Movie Review: The Soul Collector

There’s something more intriguing about a horror film made in another country that creates a bit of the nightmare out of the culture and history of that foreign land. There’s enough films that get shot in certain countries because of a budget subsides or cheaper production value. Or even films shot in a foreign land that seem intent on scoring a major Hollywood studio remake. When you watch a film that comes from a foreign you want to feel the horror rise up from the soil. This is exactly what Soul Collector delivers. This brings the scares from the countryside of South Africa that wouldn’t seem right in Toronto.

Things aren’t going good for William Ziel (Black Sails‘ Garth Breytenbach). His brother and wife have died and he’s taking care of their daughter Mary (Keita Luna). He’s gone bankrupt. His father has died and left him a farm in deep countryside. His wife Sarah (The Dark Tower‘s Inge Beckmann) isn’t happy being stuck in a house so remote that the electricity comes from a diesel generator that refuses to start when they arrive. The only thing going right for them is when Lazarus (Empire of the Sharks‘ Tshamano Sebe) unexpectedly arrives. He’s found Mary who has roamed away from the house. He was helping William’s dad before his death, although William has no clue how much of a help Lazarus was. Sarah is a bit disturbed by Lazarus being around even though he does get the generator cranking so she’s not stuck in the dark. She’s not the only one who isn’t thrilled by Lazarus being around. The other locals refer to Lazarus as a demon since they remember the night the guy made a deal with a supernatural power when things went wrong at his house. Sarah is a bit fearful of the locals that comes from a sense that they might harbor resentment from the days of apartheid. Everyone wants to know what Lazarus is hauling around in his old leather sack.
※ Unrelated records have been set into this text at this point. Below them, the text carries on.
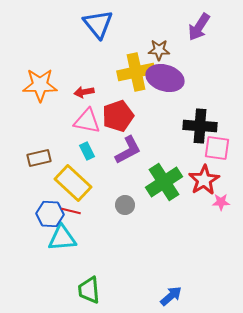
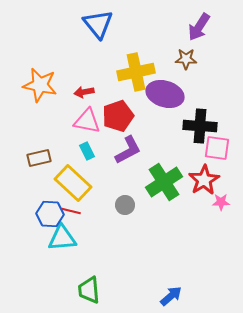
brown star: moved 27 px right, 9 px down
purple ellipse: moved 16 px down
orange star: rotated 12 degrees clockwise
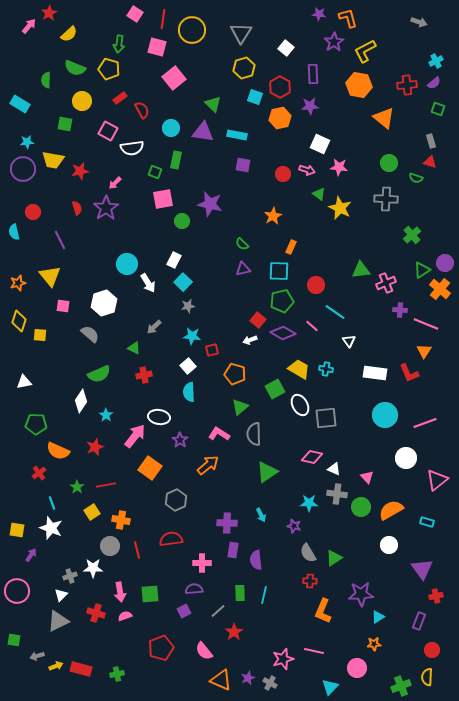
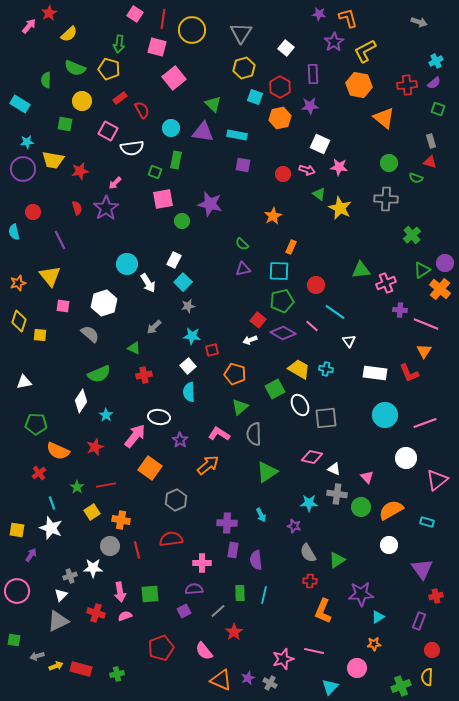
green triangle at (334, 558): moved 3 px right, 2 px down
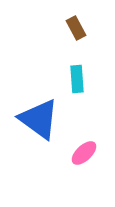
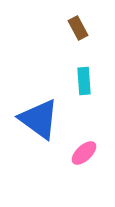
brown rectangle: moved 2 px right
cyan rectangle: moved 7 px right, 2 px down
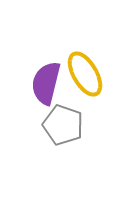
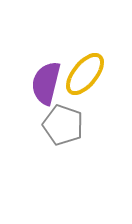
yellow ellipse: rotated 69 degrees clockwise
The Soul Collector is an isolated horror film with very few characters roaming the remote location. Pretty much everyone on camera plays a major role as the mystery and the nightmare evolves. There’s very few extras that just fill out the frame. The remote nature heightens action since nobody can disappear without everyone feeling it. Writer-Director Harold Holscher (Die Staat se Bul) gives a story that gives us a bit of a scare that is rooted in the South African and people you’d encounter there. The film does go into subtitles when certain characters speak Tswana. Tshamano Sebe delves deep into a father who made a really bad deal when he prayed for what turned out to be the wrong thing. The effects are extremely creepy as souls are collected on screen and we get to see what’s inside Lazarus’s satchel. There’s plenty of tension during the 99 minutes. The end twist works. The Soul Collector is a fine way to get an international fright on a hot summer night.

The movie originally played horror festivals last summer as 8. Turns out there’s already an 8 titled film along with a lot of films that start with 8. So Shout! Studios wisely changed the titled to Soul Collector. Soul Collector is available for VOD starting June 12.